BasisBijbel

1 Kronieken 8:28-39 BasisBijbel (BB)

28. Zij waren allemaal belangrijke familiehoofden en woonden in Jeruzalem.

29. In Gibeon woonden: Jeïel (die vader werd van Gibeon) met zijn vrouw Maächa,

30. zijn oudste zoon Abdon, verder Zur, Kis, Baäl, Nadab,

31. Gedor, Ahio en Zecher [ en Miklot ].

32. Miklot kreeg een zoon: Simea. Zij vertrokken uit Gibeon en gingen in Jeruzalem wonen.

33. Ner kreeg een zoon: Kis. Kis kreeg een zoon: Saul. Saul kreeg zonen: Jonatan, Malchisua, Abinadab en Esbaäl.

34. Jonatans zoon was Meribbaäl. Meribbaäl kreeg een zoon: Micha.

35. De zonen van Micha waren: Piton, Melech, Taärea en Achaz.

36. Achaz kreeg een zoon: Jehoadda. De zonen van Jehoadda waren: Alemet, Azmavet en Zimri. Zimri kreeg een zoon: Moza.
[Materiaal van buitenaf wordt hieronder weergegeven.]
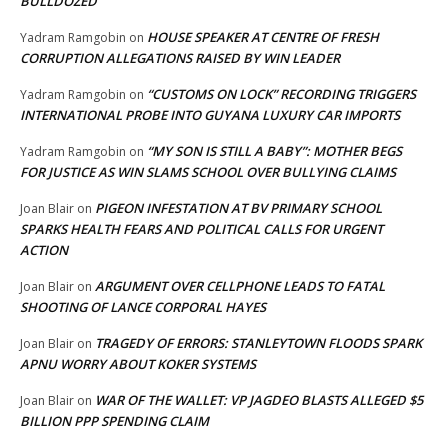
BULLDOZED
HOUSE SPEAKER AT CENTRE OF FRESH
Yadram Ramgobin
on
CORRUPTION ALLEGATIONS RAISED BY WIN LEADER
“CUSTOMS ON LOCK” RECORDING TRIGGERS
Yadram Ramgobin
on
INTERNATIONAL PROBE INTO GUYANA LUXURY CAR IMPORTS
“MY SON IS STILL A BABY”: MOTHER BEGS
Yadram Ramgobin
on
FOR JUSTICE AS WIN SLAMS SCHOOL OVER BULLYING CLAIMS
PIGEON INFESTATION AT BV PRIMARY SCHOOL
Joan Blair
on
SPARKS HEALTH FEARS AND POLITICAL CALLS FOR URGENT
ACTION
ARGUMENT OVER CELLPHONE LEADS TO FATAL
Joan Blair
on
SHOOTING OF LANCE CORPORAL HAYES
TRAGEDY OF ERRORS: STANLEYTOWN FLOODS SPARK
Joan Blair
on
APNU WORRY ABOUT KOKER SYSTEMS
WAR OF THE WALLET: VP JAGDEO BLASTS ALLEGED $5
Joan Blair
on
BILLION PPP SPENDING CLAIM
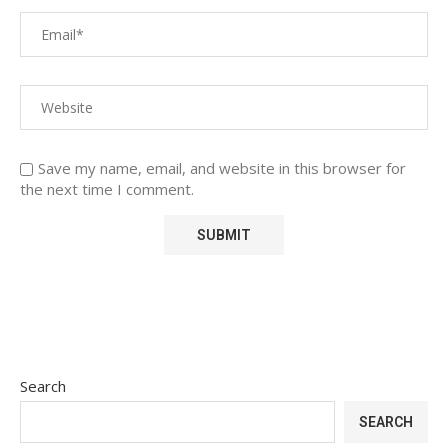
Save my name, email, and website in this browser for
the next time I comment.
Search
SEARCH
37. Moza kreeg een zoon: Bina. Zijn zoon was Rafa. Zijn zoon was Elasa. Zijn zoon was Azel.

38. Azel had zes zonen: Azrikam, Bochru, Ismaël, Searja, Obadja en Hanan. Dit waren alle zonen van Azel.

39. Esek, de broer van Moza, kreeg zonen: zijn oudste zoon Ulam, zijn tweede zoon Jeüs, zijn derde zoon Elifelet.